As illustrated in the plan view of FIG. 1 , the tube 200 with flexibility is disposed in an arc shape around the axis X in the tube pump 100 along an inner peripheral surface 82 a of a housing unit 82 that accommodates the first roller unit 10 and the second roller unit 20. The inner peripheral surface 82 a is a surface, which is formed in an arc shape around the axis X, along which the tube 200 is disposed. The housing unit 82 has a recessed part 82 b that is opened toward one end side along the axis X and accommodates the first roller unit 10 and the second roller unit 20.

As shown in FIG. 1 , the first roller unit 10 and the second roller unit 20 housed in the housing unit 82 rotate around the axis X along a counter-clockwise rotation direction (a direction shown by an arrow in FIG. 1 ) while being in contact with the tube 200.

As illustrated in FIG. 2 , the tube pump 100 of the present embodiment includes a first roller unit (first contact unit) 10 and a second roller unit (second contact unit) 20 that rotate about the axis X with the tube 200 being closed, a drive shaft 30 arranged on the axis X and coupled to the first roller unit 10, a drive cylinder 40 coupled to the second roller unit 20, a first drive unit 50 that transmits drive force to the drive shaft 30, a second drive unit 60 that transmits drive force to the drive cylinder 40, and a radial bearing 70.

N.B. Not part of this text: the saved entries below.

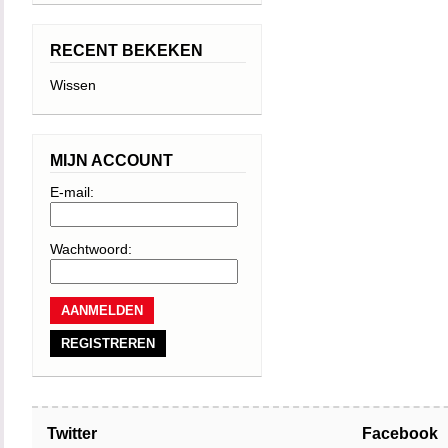
RECENT BEKEKEN
Wissen
MIJN ACCOUNT
E-mail:
Wachtwoord:
REGISTREREN
Twitter
Facebook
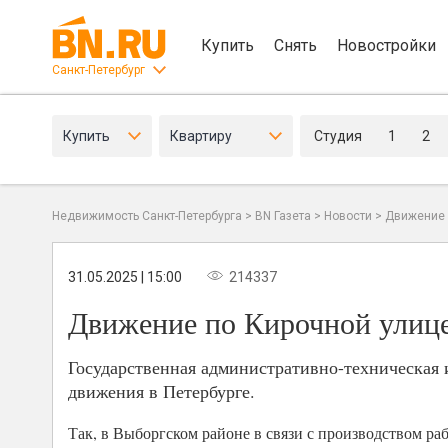
Купить
Снять
Новостройки
Санкт-Петербург
Купить
Квартиру
Студия
1
2
Недвижимость Санкт-Петербурга
>
BN Газета
>
Новости
>
Движение 
31.05.2025 | 15:00
214337
Движение по Кирочной улице
Государственная административно-техническая
движения в Петербурге.
Так, в Выборгском районе в связи с производством ра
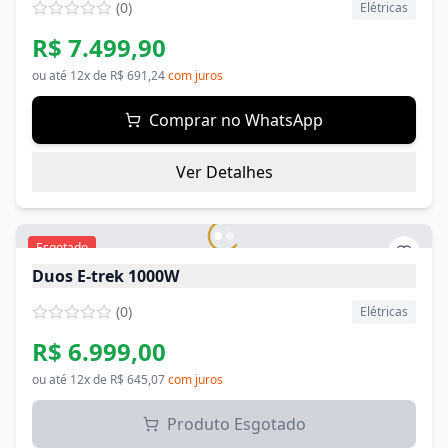
(
0
)
Elétricas
R$ 7.499,90
ou até
12
x de
R$ 691,24
com juros
Comprar no WhatsApp
Ver Detalhes
Esgotado
Duos E-trek 1000W
(
0
)
Elétricas
R$ 6.999,00
ou até
12
x de
R$ 645,07
com juros
Produto Esgotado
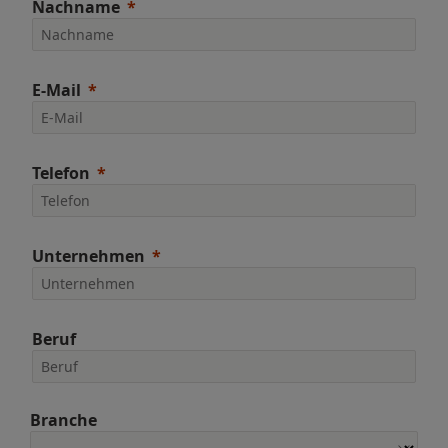
Nachname
E-Mail
Telefon
Unternehmen
Beruf
Branche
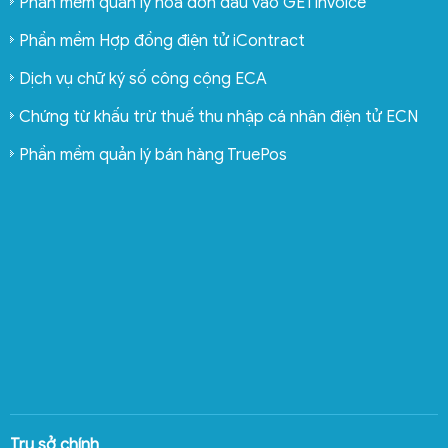
Phần mềm quản lý hóa đơn đầu vào GETinvoice
Phần mềm Hợp đồng điện tử iContract
Dịch vụ chữ ký số công cộng ECA
Chứng từ khấu trừ thuế thu nhập cá nhân điện tử ECN
Phần mềm quản lý bán hàng TruePos
Trụ sở chính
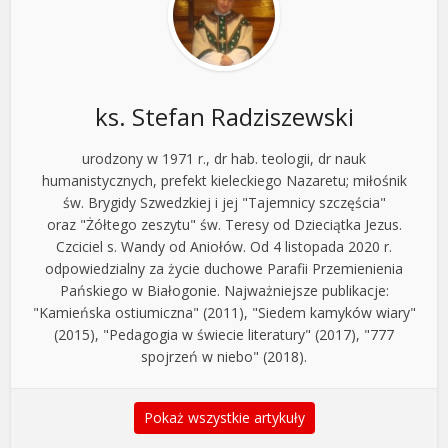
ks. Stefan Radziszewski
urodzony w 1971 r., dr hab. teologii, dr nauk
humanistycznych, prefekt kieleckiego Nazaretu; miłośnik
św. Brygidy Szwedzkiej i jej "Tajemnicy szczęścia"
oraz "Żółtego zeszytu" św. Teresy od Dzieciątka Jezus.
Czciciel s. Wandy od Aniołów. Od 4 listopada 2020 r.
odpowiedzialny za życie duchowe Parafii Przemienienia
Pańskiego w Białogonie. Najważniejsze publikacje:
"Kamieńska ostiumiczna" (2011), "Siedem kamyków wiary"
(2015), "Pedagogia w świecie literatury" (2017), "777
spojrzeń w niebo" (2018).
Pokaż wszystkie artykuły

The first roller unit 10 has a first roller 11 that rotates about an axis parallel to the axis X while being in contact with the tube 200, a first roller support member 12 coupled to the drive shaft 30 so as to integrally rotate about the axis X, and a first roller shaft 13 whose both ends are supported by the first roller support member 12 and which attaches the first roller 11 so as to be rotatable about an axis Y1 (see FIG. 3 ).

The first drive unit 50 transmits, to the drive shaft 30, drive force used for rotating the first roller unit 10 in a rotation direction that is counterclockwise about the axis X. The first roller support member 12 is coupled to the drive shaft 30 and rotates counterclockwise about the axis while supporting the first roller 11.

The second roller unit 20 has a second roller 21 that rotates about an axis parallel to the axis X while being in contact with the tube 200, a second roller support member 22 coupled to the drive cylinder 40 so as to integrally rotate about the axis X, and a second roller shaft 23 whose both ends are supported by the second roller support member 22 and which attaches the second roller 21 so as to be rotatable about an axis Y2 (see FIG. 4 ).

The second drive unit 60 transmits, to the drive cylinder 40, drive force used for rotating the second roller unit 20 in a rotation direction that is counterclockwise about the axis X. The second roller support member 22 is coupled to the drive cylinder 40 and rotates counterclockwise about the axis while supporting the second roller 21.

The first drive unit 50 is fixed to a casing (not illustrated), and the second drive unit 60 is fixed by a fastening bolt 60 a to a housing unit 82 forming a part of the casing. The housing unit 82 is a member for housing the first roller unit 10 and the second roller unit 20 therein. A spacer 65 is arranged between the first drive unit 50 and the second drive unit 60 so that a first pulse motor 52 and a second pulse motor 62 described later are spaced apart from each other by a certain distance in the axis X direction.

Next, the structure in which the first drive unit 50 transmits drive force to the first roller unit 10 will be described with reference to FIG. 2 and FIG. 3 . In FIG. 3 , portions indicated by solid lines are portions forming the structure to transmit the drive force of the first drive unit 50 to the first roller unit 10.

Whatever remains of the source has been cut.